Down, de Warren Ellis
Una de las constantes dentro de la crítica y la teoría cultural es que todo autor, en el interior de su corpus creativo, tiene su trabajo dividido en dos categorías básicas que se delimitarían con respecto de la calidad media de su trabajo: las obras mayores, para las piezas donde ha expresado las formas más triunfalistas de su talento, y las obras menores, para los trabajos de transición o fallidos. El problema de esta delimitación es que supone que se puede hacer una diferenciación clara e indistinta con un carácter absoluto cuando esto, aunque posible, está teñido del absurdo propio de un intento de hacer del particular (del gusto más o menos fundamentado) un universal. O, lo que es peor, se pueden discriminar las menores cuando en estas, casi siempre, se encuentran fórmulas e iteraciones del autor tan o más interesantes del propio autor como las que se dan en sus mal catalogadas obras mayores.

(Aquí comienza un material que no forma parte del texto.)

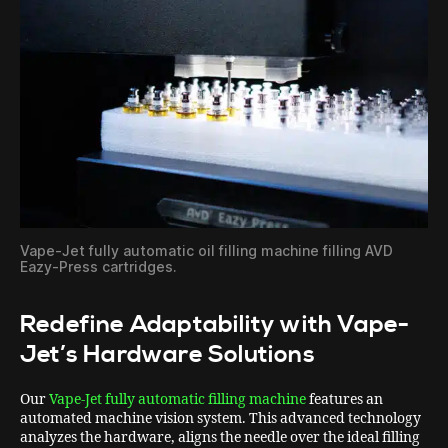
Vape-Jet fully automatic oil filling machine filling AVD
Eazy-Press cartridges.
Redefine Adaptability with Vape-
Jet’s Hardware Solutions
Our
Vape-Jet fully automatic filling machine
features an
automated machine vision system. This advanced technology
analyzes the hardware, aligns the needle over the ideal filling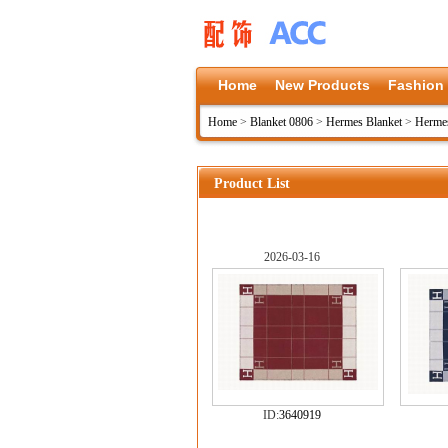
Home
New Products
Fashion
Home
>
Blanket 0806
>
Hermes Blanket
>
Hermes
Product List
2026-03-16
ID:
3640919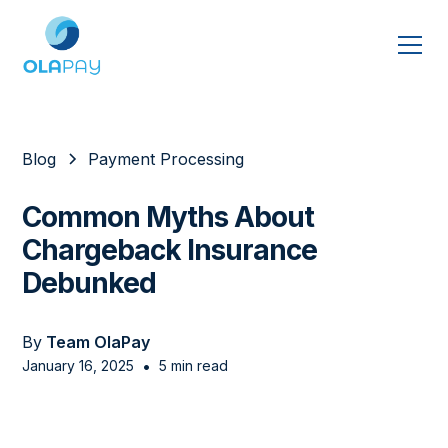
Blog
Payment Processing
Common Myths About
Chargeback Insurance
Debunked
By
Team OlaPay
•
January 16, 2025
5 min read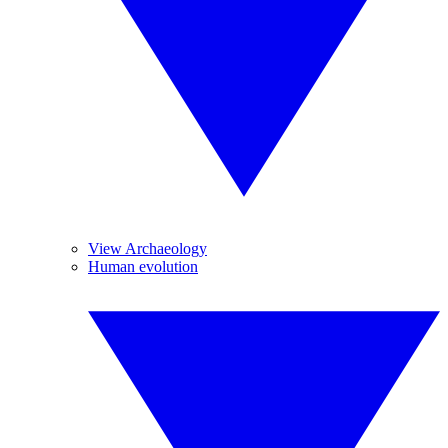
View Archaeology
Human evolution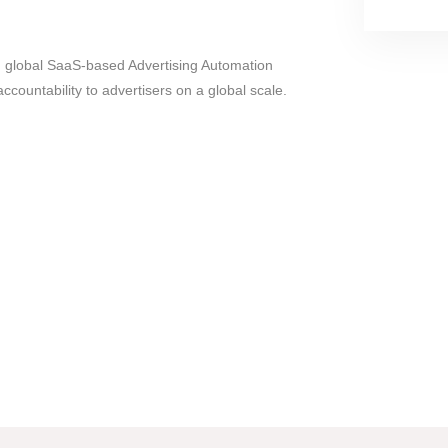
g global SaaS-based Advertising Automation
 accountability to advertisers on a global scale.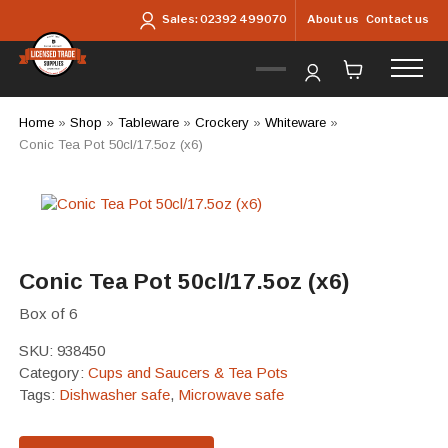
Skip to main content
About us
Contact us
Sales:
02392 499070
Home
»
Shop
»
Tableware
»
Crockery
»
Whiteware
»
Conic Tea Pot 50cl/17.5oz (x6)
Conic Tea Pot 50cl/17.5oz (x6)
Box of 6
SKU:
938450
Category:
Cups and Saucers & Tea Pots
Tags:
Dishwasher safe
,
Microwave safe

Para esto el caso de Down es absolutamente paradigmático: parte de su condición de obra menor desde la absoluta consciencia de serlo y, sin embargo, se va tiñendo aquí y allá de elementos, de ideas en fuga, que definirían ciertas conformaciones propias de un Warren Ellis más maduro en su estilo; incluso si podemos hablar del cómic que nos ocupa como menor tiene una importancia historiográfica a la hora de comprender el estilo de su autor. Toda obra, independientemente de su clasificación, tiene un valor per se al ser parte inherente del pensamiento del autor en un momento dado de su existencia.
¿Por qué se la denomina como menor? Hay una concatenación de argumentos más o menos razonables para suponer que, a la hora de abordar Down, estamos ante una obra menor. Su historia, quizás excesivamente manida y apenas sí con una patina nueva que lo vigorice, no deja de ser un caso típico de policía que acaba corrompido a la hora de confrontar una realidad social, la de la mafia, que le supera y le seduce aun cuando él lo lleva un paso más lejos: a Deanna, su protagonista, no le seduce el dinero o el poder sino el poder acometer justicia, su clase de justicia. Por ello todo no deja de ser una concatenación de tiroteos, ataques y una lenta corrupción que llevará a la protagonista desde su posición de policía demasiado embebida en su idea de justicia, de eliminar a todo aquel que no merezca vivir, hasta una posición realmente adecuada para poder limpiar el mundo de La Injusticia; la policía demasiado constreñida por leyes constituye un espacio a través del cual permite que la protagonista cree fuera de la ley un estamento pseudo-criminal basado en una suerte de honor samurái llevado hasta sus últimas consecuencias.
La historia es breve y se fundamenta sobre un código de honor basado en clichés ‑pues la necesidad de limpiar las calles de violadores y asesinos se ven determinados porque la protagonista fue violada cuatro veces durante su adolescencia, en un intento de justificación extremadamente exagerado- que hacen del personaje alguien con el que es imposible conectar desde un principio. La calidad desigual, aunque nunca negativa, de los lápices de Harris y Hamner terminan por delimitar ese quiero y no puedo, la constante sensación de que Ellis tenía un buen material que, sin embargo, se le escapo como fina arena entre los dedos. En el intento de contar una historia desprejuiciada con mucha violencia donde se delimitara ese conflicto de intereses entre justicia y estado policial fracasa estrepitosamente en su desarrollo por la incapacidad de mostrar nada más que una corrupción terrible de opereta. O así es hasta que llega el final donde, con el giro final que hace, dota de un sentido ulterior más profundo e inteligente a la obra.
A Deanna le gusta matar gente y, a quien le gusta matar gente, tiene que querer morir. Al final podemos presenciarla a ella rodeada de sus hombres instándola a no entrar en guerra contra todos los criminales de la ciudad en un acto suicida donde los matarán a todos, donde ella sólo puede asentir en el placer de que eso ocurra. Ella es el individuo de la moral del esclavo de Hegel que para encontrar su auto-reconocimiento debe someter a El Otro, al que posee la moral soberana, para así poder constituirse. Pero ella, a diferencia de los demás individuos que siguen la moral del amo, no tiene pretensión de esclavizar a nadie sino que, precisamente, destruye sistemáticamente a todos aquellos que se constituyen como amos a través de la esclavización del otro. Es por eso que su única opción es la muerte, porque en su imposibilidad de constitución, bajo esta premisa, al hombre sólo le queda la muerte sin honor ni sentido; sólo puede crear la auténtica justicia en el mundo destruyendo toda noción de moral hegeliana, incluído ella misma. Porque sólo en la emancipación de categorías de diferenciación ‑de amo-esclavo, de obras mayores-menores- se encuentra la auténtica dimensión real del mundo.